La fausse naïveté recyclée
Au Théâtre Saint-Gervais, à Genève, une compagnie romande imagine «Recyclage», un spectacle autour de la récupération. L’idée de base est astucieuse, mais le résultat, faussement innocent, ne décolle pas
Evidemment, ce n’est pas le premier spectacle qui joue la carte de la fausse naïveté. Avant la compagnie Zooscope, à voir ces jours au Théâtre Saint-Gervais, des artistes de renom, comme Marco Berrettini ou Rodrigo Garcia, se sont distingués par cette façon de dire des choses graves avec l’air de ne pas y toucher. Le procédé peut être redoutable d’efficacité. Mais, pour obtenir cet effet de double détente, il faut une plume et un regard acérés. Visiblement, les Lausannois Katy Hernan et Adrien Rupp n’ont pas (encore) cette maîtrise. Leur spectacle Recyclage n’est pas désagréable, mais il est souvent si maladroit en termes de jeu, de rythme et de dramaturgie qu’on est loin, très loin de la lucidité qui avance masquée.
L’idée? Elle est futée: parler de recyclage en recyclant. La forme et le fond qui regardent dans la même direction. Dans cette création, tous les éléments à l’oeuvre ont déjà servi, à commencer par les costumes d’animaux, pingouin et panda, qui représentent en plus des espèces disparues ou en voie de disparition. La lumière, signée Philippe Maeder, provient d’équipements (néons, projecteurs) récupérés dans d’autres productions, tandis que la musique, signée Cédric Simon, est composée de morceaux qui ont été refusés dans la création d’autres bandes-sons. Les comédiens, eux aussi, ont déjà servi, mais ça, c’est normal. Une dernière originalité dans le dispositif? Un site, recyclage.zooscope.ch, créé tout exprès par Alexandre Montin, qui reprend le graphisme bien connu de Wikipédia. Il est animé en direct par son concepteur et, comme l’encyclopédie en ligne, procède par connexions et autres liens. Malin.
Longs tunnels
Au niveau des contenus, le recyclage est encore la règle. Chaque comédien livre son anecdote privée et ses motivations à participer à un tel spectacle, selon le mode désormais très usité de la confession en scène et du voile levé sur les coulisses du travail. Ce parti pris réserve de grands moments, mais aussi des tunnels longs, très longs à traverser. Dans un costume de goutte bleue tiré d’un spectacle écologique, Vincent Fontannaz chante le chagrin d’un fleuve amazonien pollué. Son absurde poétique plaît. Dans un costume de panda, l’excellent Frank Semelet avoue sa voxophilie et se livre à un numéro d’imitation de Roger Carel qui fait lui aussi tout son effet. Nue, comme elle l’a souvent été dans des spectacles de danse, Katy Hernan parle de sa maternité.

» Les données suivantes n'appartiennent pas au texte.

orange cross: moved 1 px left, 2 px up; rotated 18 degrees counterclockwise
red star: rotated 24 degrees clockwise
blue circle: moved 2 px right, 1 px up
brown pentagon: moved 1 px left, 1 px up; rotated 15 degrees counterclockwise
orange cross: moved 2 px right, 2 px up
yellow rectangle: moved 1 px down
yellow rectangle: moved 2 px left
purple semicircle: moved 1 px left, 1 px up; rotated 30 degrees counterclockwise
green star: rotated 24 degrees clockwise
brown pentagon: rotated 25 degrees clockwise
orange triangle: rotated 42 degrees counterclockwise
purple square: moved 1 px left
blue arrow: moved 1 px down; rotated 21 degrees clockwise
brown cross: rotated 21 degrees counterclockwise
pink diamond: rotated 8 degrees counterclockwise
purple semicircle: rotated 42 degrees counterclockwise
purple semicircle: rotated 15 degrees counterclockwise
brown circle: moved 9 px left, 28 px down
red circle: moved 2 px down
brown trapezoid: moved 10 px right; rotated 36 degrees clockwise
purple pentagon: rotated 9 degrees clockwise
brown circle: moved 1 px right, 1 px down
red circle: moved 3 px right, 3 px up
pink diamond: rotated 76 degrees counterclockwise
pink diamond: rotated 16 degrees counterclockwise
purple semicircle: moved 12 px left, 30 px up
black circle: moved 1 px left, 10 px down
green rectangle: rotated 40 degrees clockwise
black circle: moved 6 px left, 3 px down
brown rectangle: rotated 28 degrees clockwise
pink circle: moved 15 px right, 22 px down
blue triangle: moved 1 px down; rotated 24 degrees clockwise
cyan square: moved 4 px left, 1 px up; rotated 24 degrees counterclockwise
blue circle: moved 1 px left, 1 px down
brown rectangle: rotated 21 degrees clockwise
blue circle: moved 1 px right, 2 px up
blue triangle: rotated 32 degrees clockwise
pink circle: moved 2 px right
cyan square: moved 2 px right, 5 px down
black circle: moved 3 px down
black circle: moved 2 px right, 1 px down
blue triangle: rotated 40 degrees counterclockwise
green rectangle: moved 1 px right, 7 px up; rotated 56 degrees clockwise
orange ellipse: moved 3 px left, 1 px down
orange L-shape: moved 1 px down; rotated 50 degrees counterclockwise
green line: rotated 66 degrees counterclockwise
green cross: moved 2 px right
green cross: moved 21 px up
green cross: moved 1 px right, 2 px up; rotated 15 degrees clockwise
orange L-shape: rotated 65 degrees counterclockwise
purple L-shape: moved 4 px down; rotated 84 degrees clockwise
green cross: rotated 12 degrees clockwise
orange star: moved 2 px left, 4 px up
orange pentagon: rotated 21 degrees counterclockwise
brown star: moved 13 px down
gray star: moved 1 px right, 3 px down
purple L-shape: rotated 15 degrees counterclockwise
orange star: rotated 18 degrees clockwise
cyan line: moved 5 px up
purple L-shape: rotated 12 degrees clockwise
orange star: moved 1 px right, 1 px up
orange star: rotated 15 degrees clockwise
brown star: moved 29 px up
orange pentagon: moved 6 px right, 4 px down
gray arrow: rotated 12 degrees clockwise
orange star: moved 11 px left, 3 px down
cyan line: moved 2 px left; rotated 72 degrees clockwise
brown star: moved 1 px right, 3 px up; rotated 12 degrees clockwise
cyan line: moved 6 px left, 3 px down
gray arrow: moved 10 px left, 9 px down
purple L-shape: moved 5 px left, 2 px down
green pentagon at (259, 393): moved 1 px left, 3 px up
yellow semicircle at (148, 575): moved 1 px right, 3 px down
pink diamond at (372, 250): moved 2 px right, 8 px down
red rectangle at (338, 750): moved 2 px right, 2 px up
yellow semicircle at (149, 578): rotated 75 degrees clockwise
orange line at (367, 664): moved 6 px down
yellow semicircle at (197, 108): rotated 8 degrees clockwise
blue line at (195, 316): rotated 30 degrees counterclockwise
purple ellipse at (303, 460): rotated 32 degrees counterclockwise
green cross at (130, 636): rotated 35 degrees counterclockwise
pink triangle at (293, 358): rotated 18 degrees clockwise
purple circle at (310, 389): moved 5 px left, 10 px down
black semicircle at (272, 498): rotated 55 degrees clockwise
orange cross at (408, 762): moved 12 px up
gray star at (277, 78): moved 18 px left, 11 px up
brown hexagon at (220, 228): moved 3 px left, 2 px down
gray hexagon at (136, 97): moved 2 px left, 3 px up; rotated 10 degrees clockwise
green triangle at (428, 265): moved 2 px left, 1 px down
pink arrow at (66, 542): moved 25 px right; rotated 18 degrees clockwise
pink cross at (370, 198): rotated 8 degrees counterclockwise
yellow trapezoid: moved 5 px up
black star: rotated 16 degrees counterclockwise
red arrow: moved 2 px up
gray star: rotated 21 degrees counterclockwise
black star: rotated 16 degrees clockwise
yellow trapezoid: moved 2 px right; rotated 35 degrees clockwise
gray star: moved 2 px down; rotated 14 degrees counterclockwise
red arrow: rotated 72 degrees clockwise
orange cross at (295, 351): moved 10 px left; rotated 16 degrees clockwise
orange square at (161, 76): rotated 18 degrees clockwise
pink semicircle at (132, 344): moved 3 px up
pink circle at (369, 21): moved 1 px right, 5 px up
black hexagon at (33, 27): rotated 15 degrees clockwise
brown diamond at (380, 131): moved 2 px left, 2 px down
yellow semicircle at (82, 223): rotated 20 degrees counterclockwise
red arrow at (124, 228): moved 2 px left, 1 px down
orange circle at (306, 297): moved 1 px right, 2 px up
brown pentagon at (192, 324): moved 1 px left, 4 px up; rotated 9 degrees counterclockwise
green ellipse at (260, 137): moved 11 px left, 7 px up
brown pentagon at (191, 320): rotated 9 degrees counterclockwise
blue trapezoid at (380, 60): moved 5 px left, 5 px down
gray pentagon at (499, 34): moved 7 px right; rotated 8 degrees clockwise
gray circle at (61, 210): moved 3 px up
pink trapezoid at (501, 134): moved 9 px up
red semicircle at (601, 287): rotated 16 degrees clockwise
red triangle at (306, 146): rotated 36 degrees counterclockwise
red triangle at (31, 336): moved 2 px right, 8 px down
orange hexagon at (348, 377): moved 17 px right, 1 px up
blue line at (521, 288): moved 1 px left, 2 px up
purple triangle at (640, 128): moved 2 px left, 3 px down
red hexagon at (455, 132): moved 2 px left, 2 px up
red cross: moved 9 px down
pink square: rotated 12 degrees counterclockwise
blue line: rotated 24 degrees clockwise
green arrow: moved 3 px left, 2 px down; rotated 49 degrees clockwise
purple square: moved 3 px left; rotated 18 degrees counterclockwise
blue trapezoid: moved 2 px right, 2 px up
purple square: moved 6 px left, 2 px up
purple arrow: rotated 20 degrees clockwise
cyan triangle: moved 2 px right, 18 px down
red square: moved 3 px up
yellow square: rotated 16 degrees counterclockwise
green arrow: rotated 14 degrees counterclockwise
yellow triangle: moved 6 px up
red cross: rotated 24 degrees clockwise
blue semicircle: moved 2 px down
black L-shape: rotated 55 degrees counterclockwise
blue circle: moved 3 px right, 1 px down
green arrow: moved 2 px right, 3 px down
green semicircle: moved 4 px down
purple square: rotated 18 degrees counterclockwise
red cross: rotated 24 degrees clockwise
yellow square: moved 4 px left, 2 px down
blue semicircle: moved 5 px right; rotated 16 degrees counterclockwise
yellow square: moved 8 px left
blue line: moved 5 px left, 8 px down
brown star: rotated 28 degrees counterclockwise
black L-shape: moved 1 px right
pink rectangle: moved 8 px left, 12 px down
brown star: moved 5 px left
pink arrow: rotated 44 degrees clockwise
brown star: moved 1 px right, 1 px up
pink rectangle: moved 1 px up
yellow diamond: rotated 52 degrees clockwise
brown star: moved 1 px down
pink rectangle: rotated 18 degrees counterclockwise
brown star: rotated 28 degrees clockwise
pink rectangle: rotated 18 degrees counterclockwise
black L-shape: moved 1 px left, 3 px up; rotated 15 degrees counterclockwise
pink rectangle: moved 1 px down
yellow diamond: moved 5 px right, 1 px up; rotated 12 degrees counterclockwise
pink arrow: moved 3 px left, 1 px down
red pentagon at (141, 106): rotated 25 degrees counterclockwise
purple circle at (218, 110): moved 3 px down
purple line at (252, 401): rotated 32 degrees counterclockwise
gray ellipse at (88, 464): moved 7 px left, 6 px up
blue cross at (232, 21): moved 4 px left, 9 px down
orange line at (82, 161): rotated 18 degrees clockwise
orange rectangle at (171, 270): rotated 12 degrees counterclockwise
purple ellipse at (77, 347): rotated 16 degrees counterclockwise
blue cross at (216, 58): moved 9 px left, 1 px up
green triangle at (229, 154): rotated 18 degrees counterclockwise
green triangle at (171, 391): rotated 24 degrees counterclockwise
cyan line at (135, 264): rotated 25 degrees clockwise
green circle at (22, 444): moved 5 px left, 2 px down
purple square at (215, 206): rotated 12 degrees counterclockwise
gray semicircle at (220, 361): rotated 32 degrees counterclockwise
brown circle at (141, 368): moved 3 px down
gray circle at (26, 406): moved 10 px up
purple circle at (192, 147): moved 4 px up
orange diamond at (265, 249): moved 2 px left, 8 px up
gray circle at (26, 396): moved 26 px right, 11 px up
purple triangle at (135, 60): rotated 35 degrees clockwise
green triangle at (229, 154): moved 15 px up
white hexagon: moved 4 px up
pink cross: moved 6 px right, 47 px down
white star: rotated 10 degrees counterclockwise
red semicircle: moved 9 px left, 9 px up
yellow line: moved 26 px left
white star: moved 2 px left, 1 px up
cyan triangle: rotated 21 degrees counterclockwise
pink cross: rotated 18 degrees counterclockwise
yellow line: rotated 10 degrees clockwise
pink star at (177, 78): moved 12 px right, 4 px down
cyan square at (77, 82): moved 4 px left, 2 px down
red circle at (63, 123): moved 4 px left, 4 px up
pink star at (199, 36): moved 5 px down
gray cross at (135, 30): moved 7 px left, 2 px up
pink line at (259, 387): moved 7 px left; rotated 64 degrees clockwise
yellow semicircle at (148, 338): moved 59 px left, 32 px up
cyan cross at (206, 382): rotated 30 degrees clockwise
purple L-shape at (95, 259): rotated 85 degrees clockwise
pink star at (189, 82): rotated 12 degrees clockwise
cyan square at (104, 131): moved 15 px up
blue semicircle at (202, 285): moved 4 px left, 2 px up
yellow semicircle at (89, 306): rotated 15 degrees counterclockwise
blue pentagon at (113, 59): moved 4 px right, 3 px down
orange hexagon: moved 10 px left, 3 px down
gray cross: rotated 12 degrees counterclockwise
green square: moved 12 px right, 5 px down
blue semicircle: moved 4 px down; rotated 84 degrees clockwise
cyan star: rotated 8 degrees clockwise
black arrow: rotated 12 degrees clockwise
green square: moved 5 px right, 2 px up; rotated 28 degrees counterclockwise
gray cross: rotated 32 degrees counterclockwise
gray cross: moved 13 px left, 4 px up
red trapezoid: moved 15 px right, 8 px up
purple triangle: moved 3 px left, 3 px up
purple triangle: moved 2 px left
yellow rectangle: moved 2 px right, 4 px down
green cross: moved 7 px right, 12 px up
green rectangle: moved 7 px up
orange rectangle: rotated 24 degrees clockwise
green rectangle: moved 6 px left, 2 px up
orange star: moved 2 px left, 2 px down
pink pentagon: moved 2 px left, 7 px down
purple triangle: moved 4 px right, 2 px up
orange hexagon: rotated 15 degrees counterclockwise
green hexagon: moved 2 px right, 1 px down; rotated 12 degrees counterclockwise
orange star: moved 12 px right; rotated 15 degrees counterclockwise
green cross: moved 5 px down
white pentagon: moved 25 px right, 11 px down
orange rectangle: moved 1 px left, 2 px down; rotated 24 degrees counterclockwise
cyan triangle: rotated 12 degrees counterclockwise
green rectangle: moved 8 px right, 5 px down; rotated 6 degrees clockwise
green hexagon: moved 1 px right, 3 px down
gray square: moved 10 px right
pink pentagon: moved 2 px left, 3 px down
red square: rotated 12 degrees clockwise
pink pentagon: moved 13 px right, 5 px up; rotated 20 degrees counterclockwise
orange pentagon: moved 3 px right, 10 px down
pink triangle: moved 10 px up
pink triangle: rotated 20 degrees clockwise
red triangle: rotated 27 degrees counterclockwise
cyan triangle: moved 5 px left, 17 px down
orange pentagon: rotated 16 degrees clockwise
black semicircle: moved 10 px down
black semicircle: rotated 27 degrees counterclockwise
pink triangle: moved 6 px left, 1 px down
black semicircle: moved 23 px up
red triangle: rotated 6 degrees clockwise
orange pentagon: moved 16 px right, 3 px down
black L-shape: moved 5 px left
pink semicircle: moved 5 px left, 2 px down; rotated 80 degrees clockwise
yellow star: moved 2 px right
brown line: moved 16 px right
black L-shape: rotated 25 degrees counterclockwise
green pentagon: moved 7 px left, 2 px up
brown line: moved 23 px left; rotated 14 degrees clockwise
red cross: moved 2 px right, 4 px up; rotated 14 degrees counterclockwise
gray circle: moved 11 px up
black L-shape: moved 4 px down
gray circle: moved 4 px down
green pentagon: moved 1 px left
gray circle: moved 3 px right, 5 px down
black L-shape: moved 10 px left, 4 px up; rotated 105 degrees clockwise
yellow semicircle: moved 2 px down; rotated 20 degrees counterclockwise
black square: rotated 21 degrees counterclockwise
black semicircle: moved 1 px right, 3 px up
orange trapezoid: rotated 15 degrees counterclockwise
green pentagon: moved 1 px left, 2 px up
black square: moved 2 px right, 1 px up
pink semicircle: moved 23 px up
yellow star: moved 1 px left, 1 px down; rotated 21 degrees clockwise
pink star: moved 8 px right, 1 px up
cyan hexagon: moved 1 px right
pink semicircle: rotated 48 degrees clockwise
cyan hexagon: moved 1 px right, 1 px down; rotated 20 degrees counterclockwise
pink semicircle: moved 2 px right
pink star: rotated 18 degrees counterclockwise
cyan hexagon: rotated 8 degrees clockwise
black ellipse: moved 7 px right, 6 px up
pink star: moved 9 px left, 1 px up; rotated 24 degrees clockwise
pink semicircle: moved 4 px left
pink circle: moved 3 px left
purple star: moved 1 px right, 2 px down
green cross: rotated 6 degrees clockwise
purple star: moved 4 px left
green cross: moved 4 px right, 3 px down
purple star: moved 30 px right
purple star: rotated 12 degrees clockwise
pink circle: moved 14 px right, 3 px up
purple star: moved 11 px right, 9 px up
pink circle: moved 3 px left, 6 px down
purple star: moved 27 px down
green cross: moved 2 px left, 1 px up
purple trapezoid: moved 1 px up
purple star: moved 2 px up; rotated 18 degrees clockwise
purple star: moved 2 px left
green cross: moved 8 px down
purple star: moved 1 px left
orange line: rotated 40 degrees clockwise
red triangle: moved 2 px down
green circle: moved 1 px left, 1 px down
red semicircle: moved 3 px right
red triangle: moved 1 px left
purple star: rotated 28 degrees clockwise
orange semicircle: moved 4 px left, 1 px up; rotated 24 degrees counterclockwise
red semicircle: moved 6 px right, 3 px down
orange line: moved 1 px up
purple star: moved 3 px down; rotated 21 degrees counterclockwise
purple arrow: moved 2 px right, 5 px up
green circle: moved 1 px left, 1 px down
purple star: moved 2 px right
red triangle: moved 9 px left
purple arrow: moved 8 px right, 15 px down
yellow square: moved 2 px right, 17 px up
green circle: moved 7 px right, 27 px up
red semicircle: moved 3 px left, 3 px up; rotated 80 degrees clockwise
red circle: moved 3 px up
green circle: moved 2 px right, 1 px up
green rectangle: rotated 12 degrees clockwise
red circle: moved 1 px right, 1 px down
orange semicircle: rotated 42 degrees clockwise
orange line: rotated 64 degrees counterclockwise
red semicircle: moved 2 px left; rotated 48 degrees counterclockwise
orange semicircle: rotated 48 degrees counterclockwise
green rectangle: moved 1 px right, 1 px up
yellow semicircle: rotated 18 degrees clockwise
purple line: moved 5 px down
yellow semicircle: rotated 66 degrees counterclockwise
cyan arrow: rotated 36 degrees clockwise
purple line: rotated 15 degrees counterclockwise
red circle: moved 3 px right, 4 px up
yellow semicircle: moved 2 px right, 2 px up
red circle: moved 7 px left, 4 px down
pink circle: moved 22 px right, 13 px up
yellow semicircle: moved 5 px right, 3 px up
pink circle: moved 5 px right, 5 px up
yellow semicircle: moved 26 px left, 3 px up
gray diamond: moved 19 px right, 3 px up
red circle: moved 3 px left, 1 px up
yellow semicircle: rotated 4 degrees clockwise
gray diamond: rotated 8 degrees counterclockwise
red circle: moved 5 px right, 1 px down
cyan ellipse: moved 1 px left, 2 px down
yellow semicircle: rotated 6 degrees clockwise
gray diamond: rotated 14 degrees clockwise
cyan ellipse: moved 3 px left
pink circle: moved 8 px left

Touchant, mais, question texte et jeu, l’exercice est laborieux. Dans un costume de Grand Pingouin, Adrien Rupp raconte l’extinction de cette espèce. Là aussi, le récit tire en l ongueur. Quant à Viviane Pavillon, constamment plantée en scène telle le plancton qu’elle est, ses interventions sont censées être décalées, elles sont surtout sans grand intérêt.
Spectacle de fin d’année
Mais, au-delà des failles de propos et de jeu, le problème principal – et il se devine à la description ci-dessus intentionnellement répétitive – réside dans le rythme et la construction. Difficile d’imaginer plus scolaire et plus ennuyeux que ce défilé linéaire de personnages. L’idée est peut-être de parodier les spectacles scolaires de fin d’année où chaque élève y va de son petit talent. L’ennui, c’est que ce stade n’est jamais transcendé et que la soirée vire vite à la démonstration sans élan.